_The problem:_ Your answer should consist of the lines in the following data that contain "hiệu".
········
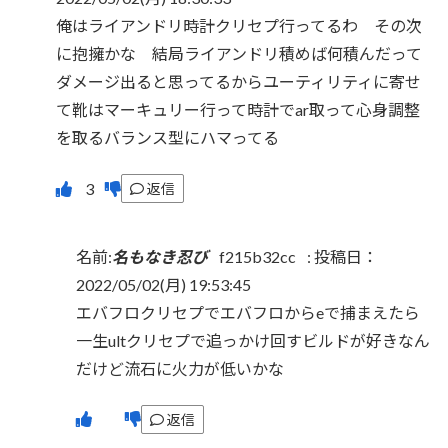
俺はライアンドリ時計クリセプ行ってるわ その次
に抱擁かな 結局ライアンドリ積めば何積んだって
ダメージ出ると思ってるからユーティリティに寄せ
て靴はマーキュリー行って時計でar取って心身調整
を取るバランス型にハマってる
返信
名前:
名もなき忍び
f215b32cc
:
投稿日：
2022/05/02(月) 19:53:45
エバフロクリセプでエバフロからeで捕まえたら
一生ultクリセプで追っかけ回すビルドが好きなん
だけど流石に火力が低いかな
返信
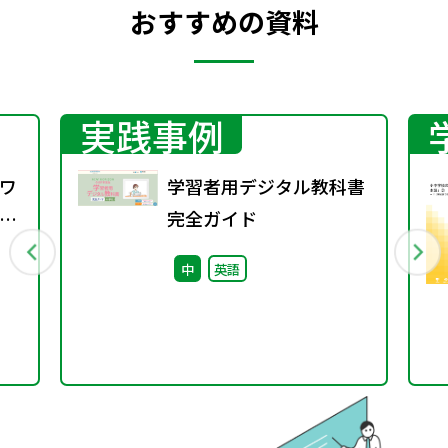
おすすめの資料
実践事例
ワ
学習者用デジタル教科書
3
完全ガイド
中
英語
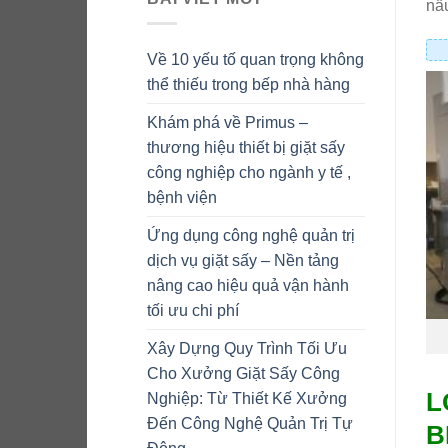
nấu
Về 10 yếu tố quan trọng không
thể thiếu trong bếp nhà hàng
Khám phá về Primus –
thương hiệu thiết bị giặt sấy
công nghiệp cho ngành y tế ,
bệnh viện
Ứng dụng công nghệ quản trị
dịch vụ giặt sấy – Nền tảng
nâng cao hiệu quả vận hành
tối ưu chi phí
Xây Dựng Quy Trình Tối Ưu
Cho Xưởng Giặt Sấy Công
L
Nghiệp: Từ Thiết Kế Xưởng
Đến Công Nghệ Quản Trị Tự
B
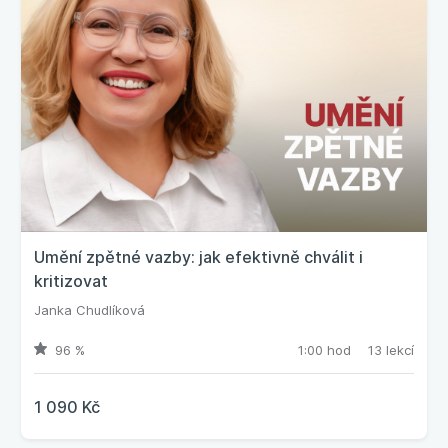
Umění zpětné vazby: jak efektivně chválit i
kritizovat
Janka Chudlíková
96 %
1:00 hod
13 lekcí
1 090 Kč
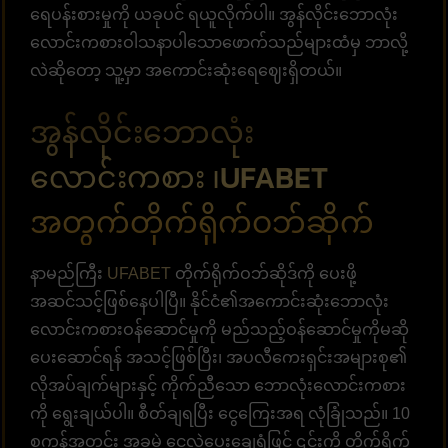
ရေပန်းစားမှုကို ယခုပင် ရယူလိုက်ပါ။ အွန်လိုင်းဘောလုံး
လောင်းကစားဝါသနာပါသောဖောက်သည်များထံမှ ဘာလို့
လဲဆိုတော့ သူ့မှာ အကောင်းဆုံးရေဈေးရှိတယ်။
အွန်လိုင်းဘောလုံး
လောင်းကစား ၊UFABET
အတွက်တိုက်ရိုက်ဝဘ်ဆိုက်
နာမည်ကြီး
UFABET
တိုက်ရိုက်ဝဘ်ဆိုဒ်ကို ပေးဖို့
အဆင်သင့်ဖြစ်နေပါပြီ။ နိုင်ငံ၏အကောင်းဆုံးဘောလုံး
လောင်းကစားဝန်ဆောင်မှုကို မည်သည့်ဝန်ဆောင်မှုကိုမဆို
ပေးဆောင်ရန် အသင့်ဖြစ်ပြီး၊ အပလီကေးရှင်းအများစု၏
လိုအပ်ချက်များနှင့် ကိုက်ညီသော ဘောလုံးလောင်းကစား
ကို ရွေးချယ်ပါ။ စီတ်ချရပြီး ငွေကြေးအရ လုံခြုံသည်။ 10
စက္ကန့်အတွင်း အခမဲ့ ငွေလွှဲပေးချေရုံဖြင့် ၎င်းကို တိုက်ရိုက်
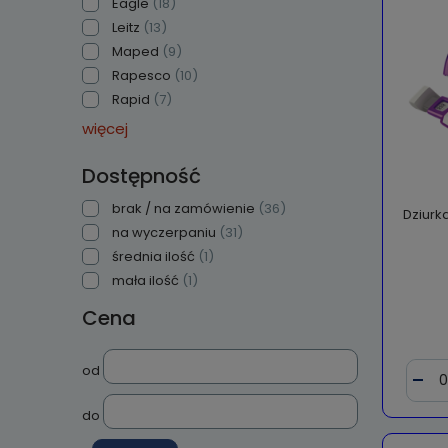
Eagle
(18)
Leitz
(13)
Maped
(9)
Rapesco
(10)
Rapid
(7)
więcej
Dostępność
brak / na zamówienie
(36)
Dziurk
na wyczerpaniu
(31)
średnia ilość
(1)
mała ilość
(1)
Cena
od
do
········
_Task solution:_
thương hiệu thiết bị giặt sấy
nâng cao hiệu quả vận hành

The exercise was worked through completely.